But what about handling actions for multiple roots? Wait for it.
It deserves its own section, as for me it was the key to make this bot work, and it took me a while to figure it out. For the sake of brevity I will not bother listing out the things I thought of and tried, pros and cons, blah blah, so here's what worked best: just ignore it.
No really. There is no explicit knowledge of multiple root identities in the entire network or in the policy. Here is the insight: what if the game only allowed one action per turn? Then the policy would focus on the most important area. After that, what if the organism playing that action was not allowed to play in the first place? Then you could use the rest of the same policy to determine the next best action. Do you see where I am going with this?
I have not really seen this concept elsewhere before, so I would call this small novelty "iterative policy masking". After an action is taken, the same policy is reused by further masking the actions that are no longer possible as a result. This includes accounting for remaining resources, growing on the same cell, double harvesting the same resource, etc. This goes on until all possible actions are exhausted, or whenever the wait action is chosen, so it is never forced to take action if it does not want to.
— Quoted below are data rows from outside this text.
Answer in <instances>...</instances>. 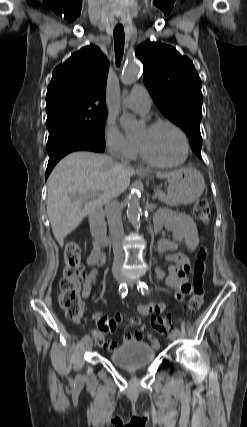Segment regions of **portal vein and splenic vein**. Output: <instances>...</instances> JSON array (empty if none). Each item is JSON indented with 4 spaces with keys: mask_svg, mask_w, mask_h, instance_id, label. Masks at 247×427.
Segmentation results:
<instances>
[{
    "mask_svg": "<svg viewBox=\"0 0 247 427\" xmlns=\"http://www.w3.org/2000/svg\"><path fill=\"white\" fill-rule=\"evenodd\" d=\"M157 197L156 193L152 196V199H155Z\"/></svg>",
    "mask_w": 247,
    "mask_h": 427,
    "instance_id": "18ae733b",
    "label": "portal vein and splenic vein"
}]
</instances>
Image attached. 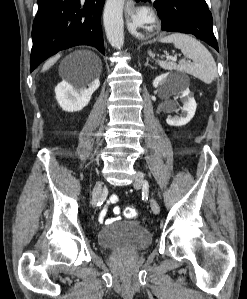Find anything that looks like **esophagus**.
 <instances>
[{
  "label": "esophagus",
  "mask_w": 247,
  "mask_h": 299,
  "mask_svg": "<svg viewBox=\"0 0 247 299\" xmlns=\"http://www.w3.org/2000/svg\"><path fill=\"white\" fill-rule=\"evenodd\" d=\"M133 6H134L133 0H126V3H125L126 9H131V8H133Z\"/></svg>",
  "instance_id": "obj_1"
}]
</instances>
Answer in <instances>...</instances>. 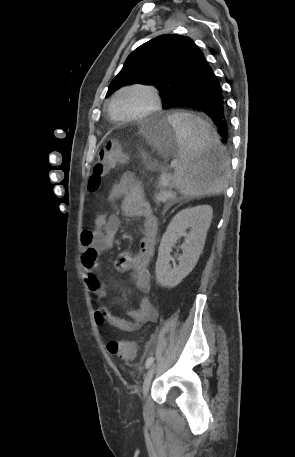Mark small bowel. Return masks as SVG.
I'll return each instance as SVG.
<instances>
[{
	"label": "small bowel",
	"mask_w": 295,
	"mask_h": 457,
	"mask_svg": "<svg viewBox=\"0 0 295 457\" xmlns=\"http://www.w3.org/2000/svg\"><path fill=\"white\" fill-rule=\"evenodd\" d=\"M110 197L122 198L121 208L125 216L143 220V237L138 253L133 255L123 252L116 259L115 267L121 272H131L136 289L146 295L150 291L148 266L156 246L157 219L144 197L141 185L131 173H125L113 184ZM119 228L117 215L103 211L95 216L93 227L83 231L81 236L83 278L89 290L101 298L108 297L109 291L98 276V258L101 253L112 248ZM97 312L102 317L101 323L97 321L98 324L109 325L124 332H134L144 324L157 322L159 318L156 307L146 296L141 298L137 309L127 312L128 319L112 314L106 307H100Z\"/></svg>",
	"instance_id": "obj_1"
}]
</instances>
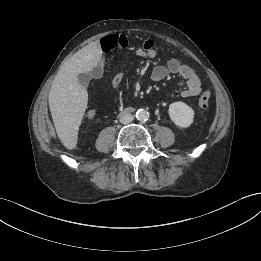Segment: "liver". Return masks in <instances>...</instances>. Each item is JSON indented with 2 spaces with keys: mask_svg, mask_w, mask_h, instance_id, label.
I'll list each match as a JSON object with an SVG mask.
<instances>
[{
  "mask_svg": "<svg viewBox=\"0 0 261 261\" xmlns=\"http://www.w3.org/2000/svg\"><path fill=\"white\" fill-rule=\"evenodd\" d=\"M99 41L75 53L59 70L49 92V108L58 137L64 144L75 141L88 103V93L78 75L95 68L101 57Z\"/></svg>",
  "mask_w": 261,
  "mask_h": 261,
  "instance_id": "obj_1",
  "label": "liver"
}]
</instances>
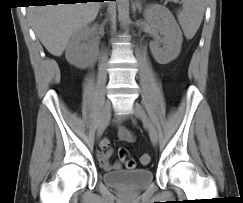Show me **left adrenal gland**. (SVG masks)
<instances>
[{
    "label": "left adrenal gland",
    "mask_w": 243,
    "mask_h": 203,
    "mask_svg": "<svg viewBox=\"0 0 243 203\" xmlns=\"http://www.w3.org/2000/svg\"><path fill=\"white\" fill-rule=\"evenodd\" d=\"M135 7H136V9H138L139 13H141V11H142V4H141L140 0H136Z\"/></svg>",
    "instance_id": "a2214340"
}]
</instances>
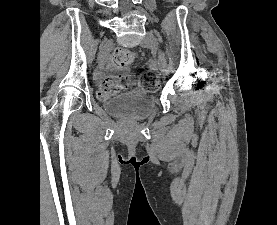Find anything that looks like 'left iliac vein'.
<instances>
[{"label":"left iliac vein","instance_id":"4c4485c4","mask_svg":"<svg viewBox=\"0 0 277 225\" xmlns=\"http://www.w3.org/2000/svg\"><path fill=\"white\" fill-rule=\"evenodd\" d=\"M141 45L142 47L150 48L157 52L159 70L163 73H168L166 60L164 58V55L160 51H158V41L152 32L148 31L146 33L144 39L141 42Z\"/></svg>","mask_w":277,"mask_h":225}]
</instances>
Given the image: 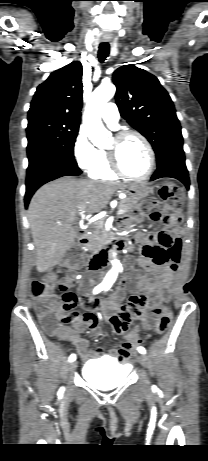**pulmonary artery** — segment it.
<instances>
[{
	"mask_svg": "<svg viewBox=\"0 0 208 461\" xmlns=\"http://www.w3.org/2000/svg\"><path fill=\"white\" fill-rule=\"evenodd\" d=\"M101 116L113 129L118 128L119 111L114 103H107L102 109Z\"/></svg>",
	"mask_w": 208,
	"mask_h": 461,
	"instance_id": "e3ab8cb5",
	"label": "pulmonary artery"
}]
</instances>
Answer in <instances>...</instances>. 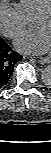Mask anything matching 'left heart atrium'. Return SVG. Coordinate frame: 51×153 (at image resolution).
Returning <instances> with one entry per match:
<instances>
[{"instance_id": "39dd6f15", "label": "left heart atrium", "mask_w": 51, "mask_h": 153, "mask_svg": "<svg viewBox=\"0 0 51 153\" xmlns=\"http://www.w3.org/2000/svg\"><path fill=\"white\" fill-rule=\"evenodd\" d=\"M16 47L26 53L41 54L49 50L51 46L50 33L44 29H38L19 38Z\"/></svg>"}]
</instances>
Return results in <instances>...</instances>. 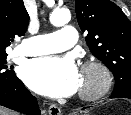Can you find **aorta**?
<instances>
[{"label":"aorta","mask_w":131,"mask_h":115,"mask_svg":"<svg viewBox=\"0 0 131 115\" xmlns=\"http://www.w3.org/2000/svg\"><path fill=\"white\" fill-rule=\"evenodd\" d=\"M70 19L71 14L67 9L55 10L50 15V22L57 27L67 24Z\"/></svg>","instance_id":"762f6f07"}]
</instances>
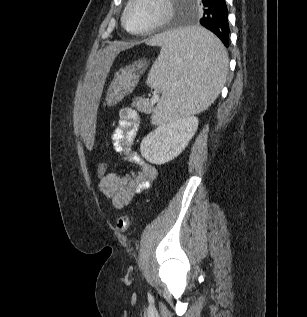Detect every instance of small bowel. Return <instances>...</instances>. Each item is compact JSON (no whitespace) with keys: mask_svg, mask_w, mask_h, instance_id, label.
I'll return each instance as SVG.
<instances>
[{"mask_svg":"<svg viewBox=\"0 0 307 317\" xmlns=\"http://www.w3.org/2000/svg\"><path fill=\"white\" fill-rule=\"evenodd\" d=\"M139 122L137 112L131 107H125L121 109L119 122L111 135L116 152L124 161L137 165L138 170L130 176H121L110 170L100 178L99 182L100 191L118 210L130 204L138 194L148 189L157 177L156 168L132 150Z\"/></svg>","mask_w":307,"mask_h":317,"instance_id":"1","label":"small bowel"}]
</instances>
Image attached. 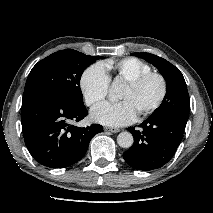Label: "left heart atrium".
Instances as JSON below:
<instances>
[{"mask_svg":"<svg viewBox=\"0 0 213 213\" xmlns=\"http://www.w3.org/2000/svg\"><path fill=\"white\" fill-rule=\"evenodd\" d=\"M137 116V112L128 100H123L118 103L105 102L91 111L93 121L113 127L124 126L132 123Z\"/></svg>","mask_w":213,"mask_h":213,"instance_id":"obj_1","label":"left heart atrium"}]
</instances>
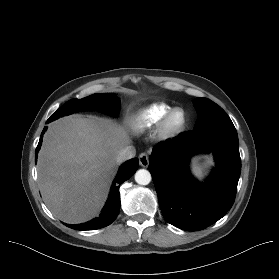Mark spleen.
I'll return each mask as SVG.
<instances>
[{"label":"spleen","mask_w":279,"mask_h":279,"mask_svg":"<svg viewBox=\"0 0 279 279\" xmlns=\"http://www.w3.org/2000/svg\"><path fill=\"white\" fill-rule=\"evenodd\" d=\"M192 171L194 173L195 176L201 178L202 177V168L199 164H197L196 162L193 163L192 165Z\"/></svg>","instance_id":"1"}]
</instances>
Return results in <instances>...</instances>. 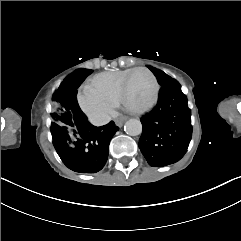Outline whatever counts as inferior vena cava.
Wrapping results in <instances>:
<instances>
[{
  "mask_svg": "<svg viewBox=\"0 0 241 241\" xmlns=\"http://www.w3.org/2000/svg\"><path fill=\"white\" fill-rule=\"evenodd\" d=\"M110 121H111V117L109 115H102L99 117H94L91 120V123L95 126H102V125H106Z\"/></svg>",
  "mask_w": 241,
  "mask_h": 241,
  "instance_id": "1",
  "label": "inferior vena cava"
}]
</instances>
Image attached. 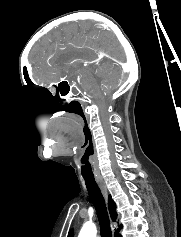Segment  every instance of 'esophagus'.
<instances>
[{
	"instance_id": "esophagus-1",
	"label": "esophagus",
	"mask_w": 181,
	"mask_h": 237,
	"mask_svg": "<svg viewBox=\"0 0 181 237\" xmlns=\"http://www.w3.org/2000/svg\"><path fill=\"white\" fill-rule=\"evenodd\" d=\"M97 182H98V184H99V186H100V189H101V191H102L104 197L107 199V197H108V192H107V188H106V186H105L103 180H102V179H97Z\"/></svg>"
}]
</instances>
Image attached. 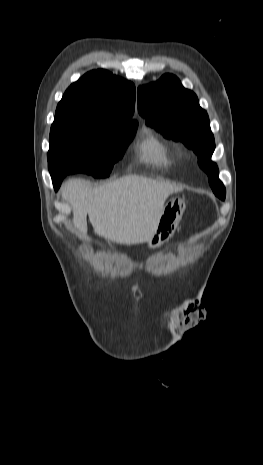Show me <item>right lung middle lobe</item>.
Wrapping results in <instances>:
<instances>
[{
	"mask_svg": "<svg viewBox=\"0 0 263 465\" xmlns=\"http://www.w3.org/2000/svg\"><path fill=\"white\" fill-rule=\"evenodd\" d=\"M138 123L85 112H56L50 130L48 166L51 177L87 173L109 176L122 158Z\"/></svg>",
	"mask_w": 263,
	"mask_h": 465,
	"instance_id": "obj_1",
	"label": "right lung middle lobe"
}]
</instances>
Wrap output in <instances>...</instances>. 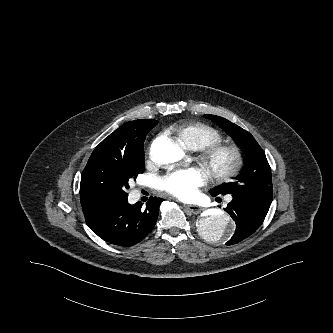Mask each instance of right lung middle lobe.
I'll list each match as a JSON object with an SVG mask.
<instances>
[{
	"label": "right lung middle lobe",
	"instance_id": "obj_1",
	"mask_svg": "<svg viewBox=\"0 0 333 333\" xmlns=\"http://www.w3.org/2000/svg\"><path fill=\"white\" fill-rule=\"evenodd\" d=\"M143 135L157 125L158 121L141 119ZM143 145L128 155L98 154L89 158L81 175L80 193L85 198L100 202L128 197V181L143 173Z\"/></svg>",
	"mask_w": 333,
	"mask_h": 333
}]
</instances>
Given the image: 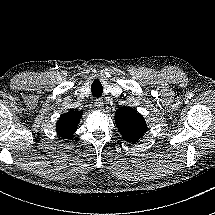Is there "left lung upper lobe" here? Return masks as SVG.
<instances>
[{
    "instance_id": "left-lung-upper-lobe-1",
    "label": "left lung upper lobe",
    "mask_w": 215,
    "mask_h": 215,
    "mask_svg": "<svg viewBox=\"0 0 215 215\" xmlns=\"http://www.w3.org/2000/svg\"><path fill=\"white\" fill-rule=\"evenodd\" d=\"M115 122L122 137L131 143H136L147 131V125L140 113L130 107L116 111Z\"/></svg>"
}]
</instances>
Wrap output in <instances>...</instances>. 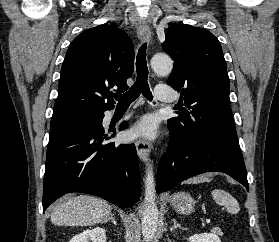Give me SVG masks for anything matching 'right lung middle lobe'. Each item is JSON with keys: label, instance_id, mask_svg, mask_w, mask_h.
Here are the masks:
<instances>
[{"label": "right lung middle lobe", "instance_id": "right-lung-middle-lobe-1", "mask_svg": "<svg viewBox=\"0 0 279 242\" xmlns=\"http://www.w3.org/2000/svg\"><path fill=\"white\" fill-rule=\"evenodd\" d=\"M100 114L96 112H74L54 116L50 125V139L71 131L88 129L90 128V121Z\"/></svg>", "mask_w": 279, "mask_h": 242}]
</instances>
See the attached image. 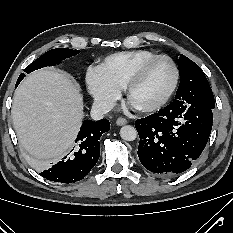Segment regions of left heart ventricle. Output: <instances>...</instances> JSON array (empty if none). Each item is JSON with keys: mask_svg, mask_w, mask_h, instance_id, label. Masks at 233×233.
I'll return each mask as SVG.
<instances>
[{"mask_svg": "<svg viewBox=\"0 0 233 233\" xmlns=\"http://www.w3.org/2000/svg\"><path fill=\"white\" fill-rule=\"evenodd\" d=\"M173 80V68L166 59L156 60L144 71L129 92V100L136 107H144L158 101Z\"/></svg>", "mask_w": 233, "mask_h": 233, "instance_id": "obj_1", "label": "left heart ventricle"}]
</instances>
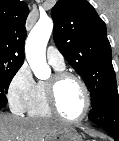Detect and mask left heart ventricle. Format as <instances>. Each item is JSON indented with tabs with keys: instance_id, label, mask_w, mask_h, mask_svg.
Masks as SVG:
<instances>
[{
	"instance_id": "b2bd125f",
	"label": "left heart ventricle",
	"mask_w": 119,
	"mask_h": 141,
	"mask_svg": "<svg viewBox=\"0 0 119 141\" xmlns=\"http://www.w3.org/2000/svg\"><path fill=\"white\" fill-rule=\"evenodd\" d=\"M57 103L64 116H80L85 108V96L78 82L74 79L64 80L57 88Z\"/></svg>"
}]
</instances>
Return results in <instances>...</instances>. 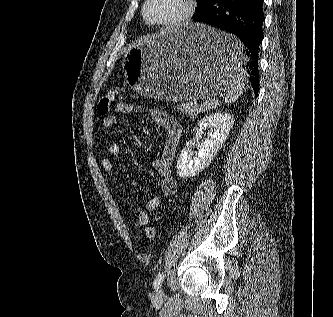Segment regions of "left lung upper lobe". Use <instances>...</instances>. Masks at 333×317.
<instances>
[{"label": "left lung upper lobe", "instance_id": "1", "mask_svg": "<svg viewBox=\"0 0 333 317\" xmlns=\"http://www.w3.org/2000/svg\"><path fill=\"white\" fill-rule=\"evenodd\" d=\"M211 0H196L197 2V9L196 14L202 12L210 3Z\"/></svg>", "mask_w": 333, "mask_h": 317}]
</instances>
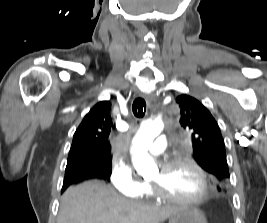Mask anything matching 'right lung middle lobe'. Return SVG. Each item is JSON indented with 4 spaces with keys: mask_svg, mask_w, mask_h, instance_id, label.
<instances>
[{
    "mask_svg": "<svg viewBox=\"0 0 267 223\" xmlns=\"http://www.w3.org/2000/svg\"><path fill=\"white\" fill-rule=\"evenodd\" d=\"M105 162L106 164L104 165V171L96 169L98 163L95 162V160H79L75 162H68L65 173H69L75 170L97 171L98 173H101L104 180H109L111 176L112 162L111 159H108Z\"/></svg>",
    "mask_w": 267,
    "mask_h": 223,
    "instance_id": "obj_1",
    "label": "right lung middle lobe"
}]
</instances>
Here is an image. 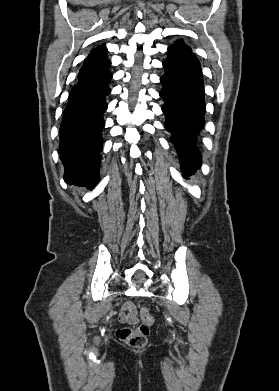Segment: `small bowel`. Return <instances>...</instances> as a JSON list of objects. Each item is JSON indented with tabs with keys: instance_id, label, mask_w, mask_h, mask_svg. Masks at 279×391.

And the best part is it's all operating from a single inference, so big win on performance.
I am still relying on fairly straightforward PPO to train the network. This time I had 512 games running in parallel at around 16k turns per second while training was happening. The final network was trained for 2600 minutes, but it most likely stopped improving before that point.
The reward was straight win/loss but I added "win shaping", where the win reward was doubled if the game ended by completely eliminating or starving the opponent, so drawn out stalemates receive less. This was mainly done to accelerate the training, as I noticed a sizeable amount of interactions were wasted on dead games. I suppose I could have also written better endgame detection code to address this, but I also liked the aggressive playstyle that evolved out of it.
The policy network by itself plays pretty well, but as the old saying goes, if you are not fully using your 50ms, you might be doing it wrong. Or was it use the compute, Luke? Something like that.
Anyway, the problem with convolution networks is they are a real CPU killer, so even with fairly decent optimizations I could only squeeze ~100 evals on a regular turn. Normally you can plug an actor-critic network fairly easily with Monte Carlo Tree Search, but it seemed to me it was just too few evaluations to give something useful, especially when the game is full of traps.
So I figured a minimax-like approach would be a better friend here. Alpha-beta pruning works well with good move ordering, which I happen to have for free with the policy. I could also use the same policy to generate only a few likely candidate moves for each player, which I ended up fixing at 4. Simultaneous moves were handled with a pessimistic approach, where the opponent acts with knowledge of what the first player did. This is definitely not ideal, but I did not find a nice way to handle resolving a payoff matrix within that framework without penalizing performance. Another time perhaps.
With a few rare exceptions, on most turns depth 2 was able to be reached, sometimes 3 if lucky or on a small map.
I also had a NN evaluation cache, useful if the opponent happens to play as predicted, or for making the most of the 1000ms on first turn. In fact, according to my bot, most games are effectively decided by turn 10 at most, when it's not much earlier, so planning ahead on the first turn is quite vital.
My bot does a few things I am not happy with still. It does not like finishing games sometimes, playing dubious moves instead, when it thinks it does not matter anymore because it won anyway. I tried forcing its hand by artificially boosting evaluation but well, I could not be bothered doing too much either I guess. 😅 It is also completely helpless at understanding tiebreak scenarios, it will happily lose them by turning off harvesters too early. Again, I gambled it would not matter too much in practice, but I may have been a bit wrong to ignore it.
With this game I actually had a slight symbiotic feeling with my bot, as for once it also felt very natural for a human to play it. So it basically taught me how to play the game as it was learning itself. Then I would see something dumb happen, so I had to fix things and teach it not to do that as well, it was an interesting feedback loop. Of course I am anthropomorphizing a lot here, but it was still a kind of cool experience for me.
I would like to take this opportunity to give some quick publicity to CG related tools powered by the community. I cannot emphasize enough the importance of local testing, and for this I must recommend using PsyLeague by @Psyho, which has provided me (and many other participants) invaluable help to figure out the game performance of different bot versions. There is also a new similar tool called CGArena by @aangairbender, which I have not personally tried but looks like an interesting alternative. And of course, CGStats by @Magus is as always the go-to for tracking leaderboard submissions, especially on mobile.
And at the risk of sounding like a broken record, thank you and thanks to the community for bringing some much needed humanity while the bots are busy clashing for our sake. Happy New Year to all of you!
-reCurse
well done reCurse! :-)